El corto tiempo que estuve ahí fue suficiente para reavivar en mí el viejo anhelo de contar con hospitales universitarios. La verdadera medicina se aprende en el hospital, junto al paciente. La descripción teórica de las distintas enfermedades plasmada en un texto, los recursos audiovisuales actualmente disponibles o los modernos maniquíes de simulación jamás se compararán con el aprendizaje “in situ” a través del interrogatorio directo, la elaboración de la historia clínica, la palpación y la auscultación del paciente, la revisión de los exámenes complementarios, la discusión de los diagnósticos diferenciales y las demás experiencias propias de la vida hospitalaria. Cada paciente tiene su presentación clínica propia, aun cuando comparta el mismo diagnóstico de su vecino de al lado. El primer contacto con el paciente se da usualmente en el tercer año de la carrera, aunque algunos estudiantes más curiosos e interesados lo hacen antes. Desde ese momento y a menos que nos dediquemos exclusivamente al ejercicio privado, nuestra vida médica permanecerá vinculada al hospital.

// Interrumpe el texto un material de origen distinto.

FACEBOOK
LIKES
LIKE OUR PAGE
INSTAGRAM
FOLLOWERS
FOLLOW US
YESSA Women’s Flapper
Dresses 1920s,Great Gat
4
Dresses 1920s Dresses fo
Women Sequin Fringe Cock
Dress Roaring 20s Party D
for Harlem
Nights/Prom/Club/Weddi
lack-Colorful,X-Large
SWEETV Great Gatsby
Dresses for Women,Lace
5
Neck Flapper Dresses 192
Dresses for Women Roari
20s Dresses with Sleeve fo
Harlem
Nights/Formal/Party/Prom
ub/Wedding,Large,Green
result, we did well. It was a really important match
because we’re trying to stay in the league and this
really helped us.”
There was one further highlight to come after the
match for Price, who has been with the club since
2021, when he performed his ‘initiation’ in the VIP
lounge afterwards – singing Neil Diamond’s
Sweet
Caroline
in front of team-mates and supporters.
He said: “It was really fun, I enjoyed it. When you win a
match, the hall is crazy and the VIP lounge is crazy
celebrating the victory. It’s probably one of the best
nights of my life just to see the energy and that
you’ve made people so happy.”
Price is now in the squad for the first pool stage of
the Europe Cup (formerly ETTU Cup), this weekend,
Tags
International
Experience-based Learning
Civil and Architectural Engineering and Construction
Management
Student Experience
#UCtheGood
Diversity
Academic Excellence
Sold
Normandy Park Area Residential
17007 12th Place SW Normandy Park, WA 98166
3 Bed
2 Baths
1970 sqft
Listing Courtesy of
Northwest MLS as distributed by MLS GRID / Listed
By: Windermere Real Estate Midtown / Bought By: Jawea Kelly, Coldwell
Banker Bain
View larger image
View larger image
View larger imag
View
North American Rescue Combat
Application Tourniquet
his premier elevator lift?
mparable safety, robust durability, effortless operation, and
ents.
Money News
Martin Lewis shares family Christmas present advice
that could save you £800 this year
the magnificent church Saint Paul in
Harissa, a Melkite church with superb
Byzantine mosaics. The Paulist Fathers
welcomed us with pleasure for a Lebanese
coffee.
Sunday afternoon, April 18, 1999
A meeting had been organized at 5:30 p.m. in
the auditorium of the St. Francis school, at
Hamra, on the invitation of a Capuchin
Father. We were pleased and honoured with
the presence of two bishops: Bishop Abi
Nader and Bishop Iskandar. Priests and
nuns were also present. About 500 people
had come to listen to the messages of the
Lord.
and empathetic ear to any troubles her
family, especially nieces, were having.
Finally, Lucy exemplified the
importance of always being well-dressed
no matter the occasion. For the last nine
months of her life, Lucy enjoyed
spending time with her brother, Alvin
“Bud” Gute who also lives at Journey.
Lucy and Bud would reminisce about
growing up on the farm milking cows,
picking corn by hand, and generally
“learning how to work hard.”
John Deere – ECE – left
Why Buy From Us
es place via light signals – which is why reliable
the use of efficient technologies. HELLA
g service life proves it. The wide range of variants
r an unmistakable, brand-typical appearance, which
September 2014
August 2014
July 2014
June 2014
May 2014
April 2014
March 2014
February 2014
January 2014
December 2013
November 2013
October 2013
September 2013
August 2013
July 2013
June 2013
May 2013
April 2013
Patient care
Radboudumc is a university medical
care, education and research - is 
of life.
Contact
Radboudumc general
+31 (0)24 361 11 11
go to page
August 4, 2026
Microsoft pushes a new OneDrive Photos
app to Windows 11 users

Un hospital universitario bien dirigido y bien administrado se convierte en referente de medicina de calidad; el lugar donde priman la academia, la ciencia y la tecnología, facilitando un adecuado aprendizaje para quienes están en formación y ofreciendo la mejor atención médica para el paciente. En los países desarrollados, los mejores hospitales son los universitarios. De hecho, al referirnos a un hospital extranjero, preguntamos y requerimos información sobre la universidad a la que pertenece, pues eso significa respaldo. Sus médicos son profesores de la universidad y es esta la que establece las directrices respectivas: atender pacientes, ejercer la docencia, hacer investigación científica. Todo ello, sumado a un salario digno, es más que suficiente para dedicarse por completo al trabajo hospitalario.

Acá, en mi querido país, sucede al revés. Los hospitales no cuentan con los mejores académicos en Medicina, crece el número de renuncias y retiros de los especialistas, cada vez hay más restricciones para la docencia, los posgrados no terminan de volver a ponerse en marcha, los médicos deben completar su presupuesto con la medicina privada y apenas hay tiempo para pensar en investigación.

El único hospital universitario de Guayaquil, cuya atención empezó en el 2005, no obstante sus esfuerzos, ha requerido establecer alianza estratégica con el Ministerio de Salud Pública. En los años 80, cuando yo era aún estudiante universitaria, escuchaba hablar de proyectos del hospital universitario. Aún espero que se hagan realidad.